■ **Work item**:
Every line of the data needs to be returned exactly.

■ **Provided entries**:

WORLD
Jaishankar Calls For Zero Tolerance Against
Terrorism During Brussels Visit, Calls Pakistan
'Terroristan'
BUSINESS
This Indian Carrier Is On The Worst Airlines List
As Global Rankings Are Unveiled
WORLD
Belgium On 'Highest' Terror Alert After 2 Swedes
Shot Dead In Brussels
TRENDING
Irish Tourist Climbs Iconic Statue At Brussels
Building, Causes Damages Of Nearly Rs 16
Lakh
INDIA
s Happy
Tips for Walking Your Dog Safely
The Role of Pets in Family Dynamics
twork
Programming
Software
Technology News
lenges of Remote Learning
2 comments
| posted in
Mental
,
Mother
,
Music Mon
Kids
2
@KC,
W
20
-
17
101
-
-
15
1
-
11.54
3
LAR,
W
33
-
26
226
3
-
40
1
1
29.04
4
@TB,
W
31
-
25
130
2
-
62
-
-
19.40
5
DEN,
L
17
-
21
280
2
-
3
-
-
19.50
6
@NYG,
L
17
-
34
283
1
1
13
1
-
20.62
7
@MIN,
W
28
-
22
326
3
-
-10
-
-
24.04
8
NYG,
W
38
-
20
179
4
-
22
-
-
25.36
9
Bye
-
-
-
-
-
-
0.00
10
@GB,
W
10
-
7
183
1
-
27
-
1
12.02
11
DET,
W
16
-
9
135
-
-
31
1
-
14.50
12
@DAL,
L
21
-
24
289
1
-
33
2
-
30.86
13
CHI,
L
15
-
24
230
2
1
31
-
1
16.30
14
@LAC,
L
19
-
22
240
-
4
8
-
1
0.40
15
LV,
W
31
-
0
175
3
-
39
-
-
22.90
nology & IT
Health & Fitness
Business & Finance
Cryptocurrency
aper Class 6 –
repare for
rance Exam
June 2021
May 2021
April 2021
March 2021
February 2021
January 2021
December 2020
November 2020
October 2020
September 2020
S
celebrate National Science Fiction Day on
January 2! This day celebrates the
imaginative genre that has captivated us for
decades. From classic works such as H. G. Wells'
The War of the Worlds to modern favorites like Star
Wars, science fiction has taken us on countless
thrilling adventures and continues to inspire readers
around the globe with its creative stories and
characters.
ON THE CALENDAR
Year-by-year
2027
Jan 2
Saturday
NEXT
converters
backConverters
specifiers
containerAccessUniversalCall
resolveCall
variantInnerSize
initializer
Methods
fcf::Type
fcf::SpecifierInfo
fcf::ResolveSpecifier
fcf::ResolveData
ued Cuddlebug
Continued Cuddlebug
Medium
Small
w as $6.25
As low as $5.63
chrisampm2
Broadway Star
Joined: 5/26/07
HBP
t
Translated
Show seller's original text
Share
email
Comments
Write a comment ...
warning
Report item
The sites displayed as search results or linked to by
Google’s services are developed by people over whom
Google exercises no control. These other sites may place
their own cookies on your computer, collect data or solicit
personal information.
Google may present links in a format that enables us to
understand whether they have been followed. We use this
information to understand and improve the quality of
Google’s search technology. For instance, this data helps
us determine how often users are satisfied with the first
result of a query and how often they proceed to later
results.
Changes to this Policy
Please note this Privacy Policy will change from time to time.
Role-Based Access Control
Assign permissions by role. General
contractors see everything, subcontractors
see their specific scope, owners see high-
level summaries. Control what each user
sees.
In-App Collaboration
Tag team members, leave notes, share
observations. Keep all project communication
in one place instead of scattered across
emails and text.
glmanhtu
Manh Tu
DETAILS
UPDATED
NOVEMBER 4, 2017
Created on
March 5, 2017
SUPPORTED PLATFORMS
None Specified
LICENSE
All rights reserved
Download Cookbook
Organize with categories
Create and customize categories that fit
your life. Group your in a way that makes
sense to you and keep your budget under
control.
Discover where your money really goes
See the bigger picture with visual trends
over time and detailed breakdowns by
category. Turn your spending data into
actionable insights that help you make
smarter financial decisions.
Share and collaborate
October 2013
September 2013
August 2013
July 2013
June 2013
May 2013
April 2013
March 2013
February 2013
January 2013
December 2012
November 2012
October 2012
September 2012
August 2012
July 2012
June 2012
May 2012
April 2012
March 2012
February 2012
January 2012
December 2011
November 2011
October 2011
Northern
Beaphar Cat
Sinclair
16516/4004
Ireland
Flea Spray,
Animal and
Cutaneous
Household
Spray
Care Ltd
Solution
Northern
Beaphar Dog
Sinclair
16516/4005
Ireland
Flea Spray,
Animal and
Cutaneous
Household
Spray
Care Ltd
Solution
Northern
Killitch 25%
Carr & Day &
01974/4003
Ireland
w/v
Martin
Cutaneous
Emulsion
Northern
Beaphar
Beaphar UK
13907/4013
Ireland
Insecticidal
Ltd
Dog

■ **Expected answer**:
WORLD
Jaishankar Calls For Zero Tolerance Against
Terrorism During Brussels Visit, Calls Pakistan
'Terroristan'
BUSINESS
This Indian Carrier Is On The Worst Airlines List
As Global Rankings Are Unveiled
WORLD
Belgium On 'Highest' Terror Alert After 2 Swedes
Shot Dead In Brussels
TRENDING
Irish Tourist Climbs Iconic Statue At Brussels
Building, Causes Damages Of Nearly Rs 16
Lakh
INDIA
s Happy
Tips for Walking Your Dog Safely
The Role of Pets in Family Dynamics
twork
Programming
Software
Technology News
lenges of Remote Learning
2 comments
| posted in
Mental
,
Mother
,
Music Mon
Kids
2
@KC,
W
20
-
17
101
-
-
15
1
-
11.54
3
LAR,
W
33
-
26
226
3
-
40
1
1
29.04
4
@TB,
W
31
-
25
130
2
-
62
-
-
19.40
5
DEN,
L
17
-
21
280
2
-
3
-
-
19.50
6
@NYG,
L
17
-
34
283
1
1
13
1
-
20.62
7
@MIN,
W
28
-
22
326
3
-
-10
-
-
24.04
8
NYG,
W
38
-
20
179
4
-
22
-
-
25.36
9
Bye
-
-
-
-
-
-
0.00
10
@GB,
W
10
-
7
183
1
-
27
-
1
12.02
11
DET,
W
16
-
9
135
-
-
31
1
-
14.50
12
@DAL,
L
21
-
24
289
1
-
33
2
-
30.86
13
CHI,
L
15
-
24
230
2
1
31
-
1
16.30
14
@LAC,
L
19
-
22
240
-
4
8
-
1
0.40
15
LV,
W
31
-
0
175
3
-
39
-
-
22.90
nology & IT
Health & Fitness
Business & Finance
Cryptocurrency
aper Class 6 –
repare for
rance Exam
June 2021
May 2021
April 2021
March 2021
February 2021
January 2021
December 2020
November 2020
October 2020
September 2020
S
celebrate National Science Fiction Day on
January 2! This day celebrates the
imaginative genre that has captivated us for
decades. From classic works such as H. G. Wells'
The War of the Worlds to modern favorites like Star
Wars, science fiction has taken us on countless
thrilling adventures and continues to inspire readers
around the globe with its creative stories and
characters.
ON THE CALENDAR
Year-by-year
2027
Jan 2
Saturday
NEXT
converters
backConverters
specifiers
containerAccessUniversalCall
resolveCall
variantInnerSize
initializer
Methods
fcf::Type
fcf::SpecifierInfo
fcf::ResolveSpecifier
fcf::ResolveData
ued Cuddlebug
Continued Cuddlebug
Medium
Small
w as $6.25
As low as $5.63
chrisampm2
Broadway Star
Joined: 5/26/07
HBP
t
Translated
Show seller's original text
Share
email
Comments
Write a comment ...
warning
Report item
The sites displayed as search results or linked to by
Google’s services are developed by people over whom
Google exercises no control. These other sites may place
their own cookies on your computer, collect data or solicit
personal information.
Google may present links in a format that enables us to
understand whether they have been followed. We use this
information to understand and improve the quality of
Google’s search technology. For instance, this data helps
us determine how often users are satisfied with the first
result of a query and how often they proceed to later
results.
Changes to this Policy
Please note this Privacy Policy will change from time to time.
Role-Based Access Control
Assign permissions by role. General
contractors see everything, subcontractors
see their specific scope, owners see high-
level summaries. Control what each user
sees.
In-App Collaboration
Tag team members, leave notes, share
observations. Keep all project communication
in one place instead of scattered across
emails and text.
glmanhtu
Manh Tu
DETAILS
UPDATED
NOVEMBER 4, 2017
Created on
March 5, 2017
SUPPORTED PLATFORMS
None Specified
LICENSE
All rights reserved
Download Cookbook
Organize with categories
Create and customize categories that fit
your life. Group your in a way that makes
sense to you and keep your budget under
control.
Discover where your money really goes
See the bigger picture with visual trends
over time and detailed breakdowns by
category. Turn your spending data into
actionable insights that help you make
smarter financial decisions.
Share and collaborate
October 2013
September 2013
August 2013
July 2013
June 2013
May 2013
April 2013
March 2013
February 2013
January 2013
December 2012
November 2012
October 2012
September 2012
August 2012
July 2012
June 2012
May 2012
April 2012
March 2012
February 2012
January 2012
December 2011
November 2011
October 2011
Northern
Beaphar Cat
Sinclair
16516/4004
Ireland
Flea Spray,
Animal and
Cutaneous
Household
Spray
Care Ltd
Solution
Northern
Beaphar Dog
Sinclair
16516/4005
Ireland
Flea Spray,
Animal and
Cutaneous
Household
Spray
Care Ltd
Solution
Northern
Killitch 25%
Carr & Day &
01974/4003
Ireland
w/v
Martin
Cutaneous
Emulsion
Northern
Beaphar
Beaphar UK
13907/4013
Ireland
Insecticidal
Ltd
Dog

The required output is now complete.